I would say that a real user gets a bigger vote relative to theoretical
complainers.
Simple at first is fine by me.
On Tue, Jun 9, 2009 at 4:09 PM, Jeff Eastman <jd...@windwardsolutions.com>wrote:
> IIRC, the patch in M-65 works but was judged to be inadequate so I never
> committed it. After several subsequent postings on the requirements I
> started another version but it ran into impossible
> serialization/deserialization issues. Those could probably be addressed now
> with Json but the patch itself got lost in the intervening year. I was going
> to reinvent it again more recently but then the discussion of the new matrix
> library in commons came up and I thought why bother? The other night I asked
> Ted about it and he said that package also does not have labels. For better
> or worse, it seems we still need them.
>
> I'm ok with the simple-minded M-65 patch if that will set you text maniacs
> free <grin>
> Jeff
>
>
>
> Grant Ingersoll wrote:
>
>> FWIW, I'm happy w/ a simple solution right now, which may very well be
>> Jeff's initial patch. Still, I'd like to hear more from Ted, Jeff and Karl.
>>
>> On Jun 9, 2009, at 6:20 PM, Benson Margulies wrote:
>>
>> OK, I came in to the middle and misunderstood.
>>>
>>> This doesn't precisely seem to leave much of a space for another
>>> person to join in, but I'd be happy to be corrected by some
>>> combination of the people cited below.
>>>
>>>
>>> On Tue, Jun 9, 2009 at 6:18 PM, Grant Ingersoll<gs...@apache.org>
>>> wrote:
>>>
>>>>
>>>> On Jun 9, 2009, at 6:11 PM, Benson Margulies wrote:
>>>>
>>>> Grant,
>>>>>
>>>>> AFAIK, there's a perfectly adequate version sitting out there in
>>>>> MAHOUT-65, waiting for a committer to commit it.
>>>>>
>>>>> If that's wrong and there's a concrete coding task I could undertake
>>>>> that would render it committable, I'd be game.
>>>>>
>>>>
>>>>
>>>> The discussion on M-65 doesn't seem to be conclusive to me. Karl and
>>>> Ted
>>>> had suggestions on Jeff's initial patch, but Jeff hasn't posted his
>>>> prototype that he alludes to in the final comment.
>>>>
>>>>
>>
>>
>>
>>
--
Ted Dunning, CTO
DeepDyve
111 West Evelyn Ave. Ste. 202
Sunnyvale, CA 94086
http://www.deepdyve.com
858-414-0013 (m)
408-773-0220 (fax)
Re: Labels for Vectors and Matrices (MAHOUT-65)

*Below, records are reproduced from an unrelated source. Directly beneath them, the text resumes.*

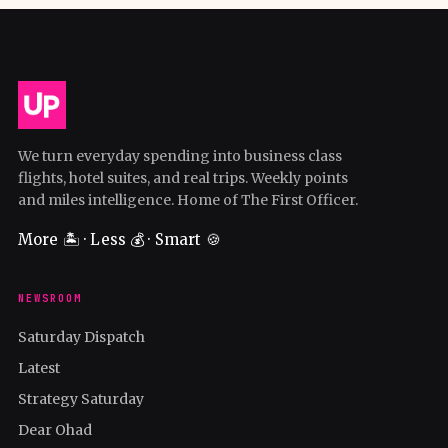
We turn everyday spending into business class
flights, hotel suites, and real trips. Weekly points
and miles intelligence. Home of The First Officer.
More 🏝️ · Less 💰 · Smart 🍪
NEWSROOM
Saturday Dispatch
Latest
Strategy Saturday
Dear Ohad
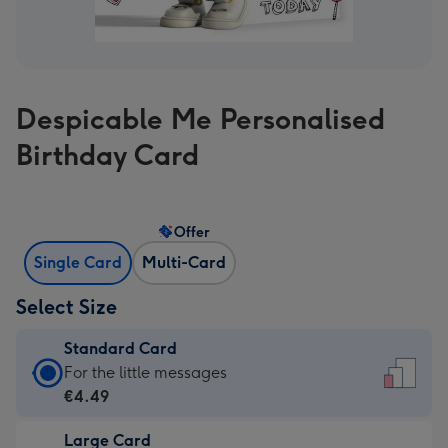
Despicable Me Personalised
Birthday Card
Offer
Single Card
Multi-Card
Select Size
Standard Card
Standard
For the little messages
Card
€4.49
-
Large Card
€4.49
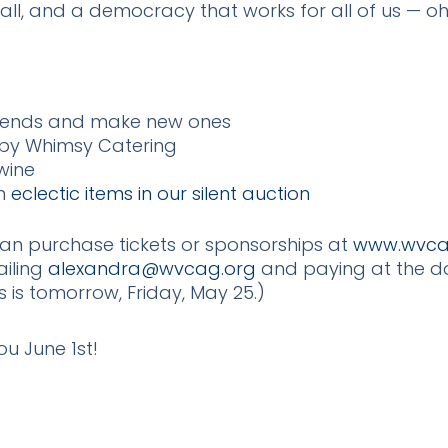
all, and a democracy that works for all of us — o
 friends and make new ones
 by Whimsy Catering
wine
on
eclectic items in our silent auction
can purchase tickets or sponsorships at
www.wvca
ailing
alexandra@wvcag.org
and paying at the do
s is tomorrow, Friday, May 25.)
u June 1st!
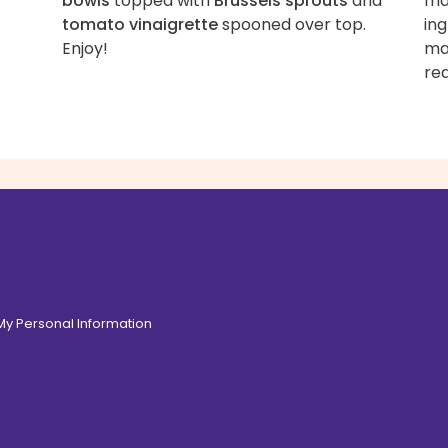
bowls
topped with
Brussels sprouts
and
mas
tomato vinaigrette
spooned over top.
ing
Enjoy!
mas
re
 My Personal Information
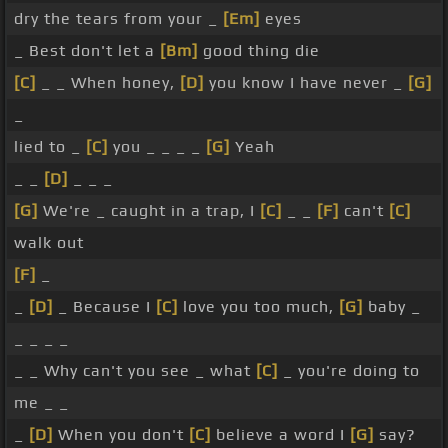
dry the tears from your _
[Em]
eyes
_ Best don't let a
[Bm]
good thing die
[C]
_ _ When honey,
[D]
you know I have never _
[G]
_
lied to _
[C]
you _ _ _ _
[G]
Yeah
_ _
[D]
_ _ _
[G]
We're _ caught in a trap, I
[C]
_ _
[F]
can't
[C]
walk out
[F]
_
_
[D]
_ Because I
[C]
love you too much,
[G]
baby _
_ _ _ _
_ _ Why can't you see _ what
[C]
_ you're doing to
me _ _
_
[D]
When you don't
[C]
believe a word I
[G]
say?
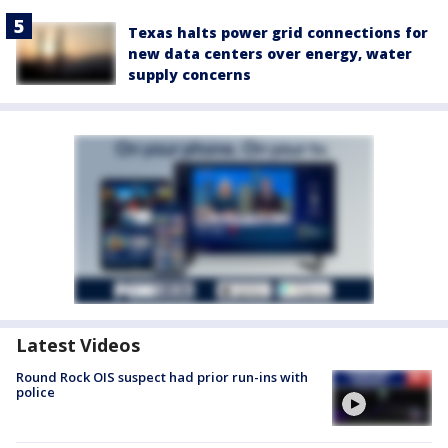
Texas halts power grid connections for
new data centers over energy, water
supply concerns
Latest Videos
Round Rock OIS suspect had prior run-ins with
police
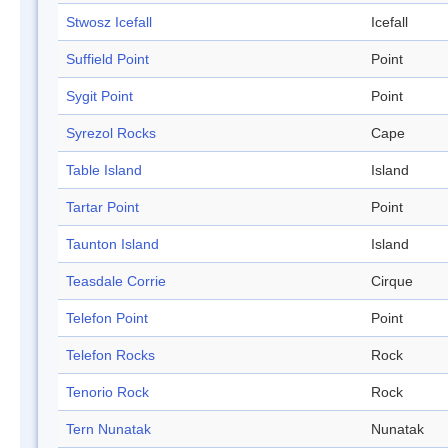
Stwosz Icefall
Icefall
Suffield Point
Point
Sygit Point
Point
Syrezol Rocks
Cape
Table Island
Island
Tartar Point
Point
Taunton Island
Island
Teasdale Corrie
Cirque
Telefon Point
Point
Telefon Rocks
Rock
Tenorio Rock
Rock
Tern Nunatak
Nunatak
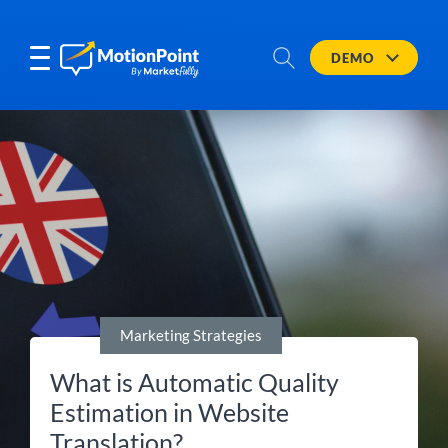
DEMO
Marketing Strategies
What is Automatic Quality
Estimation in Website
Translation?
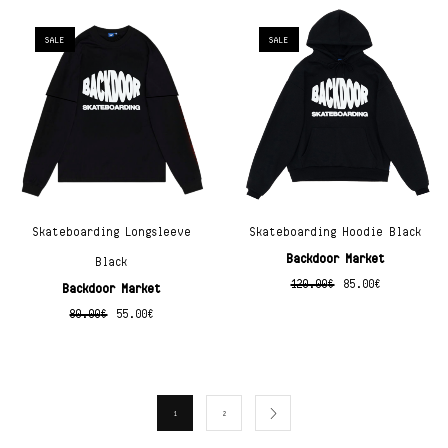
SALE
SALE
Skateboarding Longsleeve
Skateboarding Hoodie Black
Backdoor Market
Black
120.00
€
85.00
€
Backdoor Market
80.00
€
55.00
€
1
2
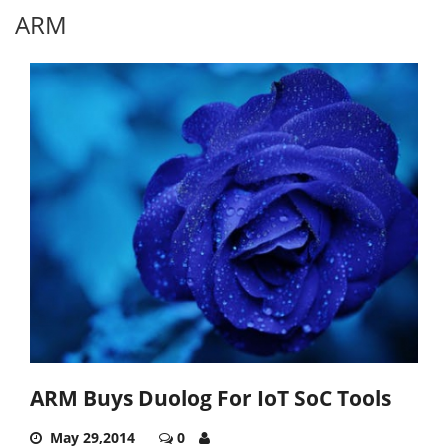
ARM
ARM Buys Duolog For IoT SoC Tools
May 29,2014
0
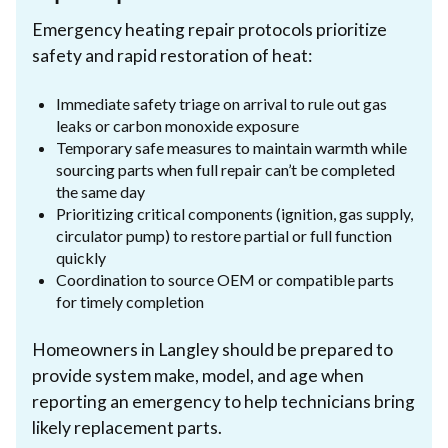
Emergency heating repair protocols prioritize
safety and rapid restoration of heat:
Immediate safety triage on arrival to rule out gas
leaks or carbon monoxide exposure
Temporary safe measures to maintain warmth while
sourcing parts when full repair can’t be completed
the same day
Prioritizing critical components (ignition, gas supply,
circulator pump) to restore partial or full function
quickly
Coordination to source OEM or compatible parts
for timely completion
Homeowners in Langley should be prepared to
provide system make, model, and age when
reporting an emergency to help technicians bring
likely replacement parts.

Posted by Jeff Eastman <jd...@windwardsolutions.com>.
IIRC, the patch in M-65 works but was judged to be inadequate so I never
committed it. After several subsequent postings on the requirements I
started another version but it ran into impossible
serialization/deserialization issues. Those could probably be addressed
now with Json but the patch itself got lost in the intervening year. I
was going to reinvent it again more recently but then the discussion of
the new matrix library in commons came up and I thought why bother? The
other night I asked Ted about it and he said that package also does not
have labels. For better or worse, it seems we still need them.
I'm ok with the simple-minded M-65 patch if that will set you text
maniacs free <grin>
Jeff
Grant Ingersoll wrote:
> FWIW, I'm happy w/ a simple solution right now, which may very well be
> Jeff's initial patch. Still, I'd like to hear more from Ted, Jeff and
> Karl.
>
> On Jun 9, 2009, at 6:20 PM, Benson Margulies wrote:
>
>> OK, I came in to the middle and misunderstood.
>>
>> This doesn't precisely seem to leave much of a space for another
>> person to join in, but I'd be happy to be corrected by some
>> combination of the people cited below.
>>
>>
>> On Tue, Jun 9, 2009 at 6:18 PM, Grant Ingersoll<gs...@apache.org>
>> wrote:
>>>
>>> On Jun 9, 2009, at 6:11 PM, Benson Margulies wrote:
>>>
>>>> Grant,
>>>>
>>>> AFAIK, there's a perfectly adequate version sitting out there in
>>>> MAHOUT-65, waiting for a committer to commit it.
>>>>
>>>> If that's wrong and there's a concrete coding task I could undertake
>>>> that would render it committable, I'd be game.
>>>
>>>
>>> The discussion on M-65 doesn't seem to be conclusive to me. Karl
>>> and Ted
>>> had suggestions on Jeff's initial patch, but Jeff hasn't posted his
>>> prototype that he alludes to in the final comment.
>>>
>
>
>
>
Re: Labels for Vectors and Matrices (MAHOUT-65)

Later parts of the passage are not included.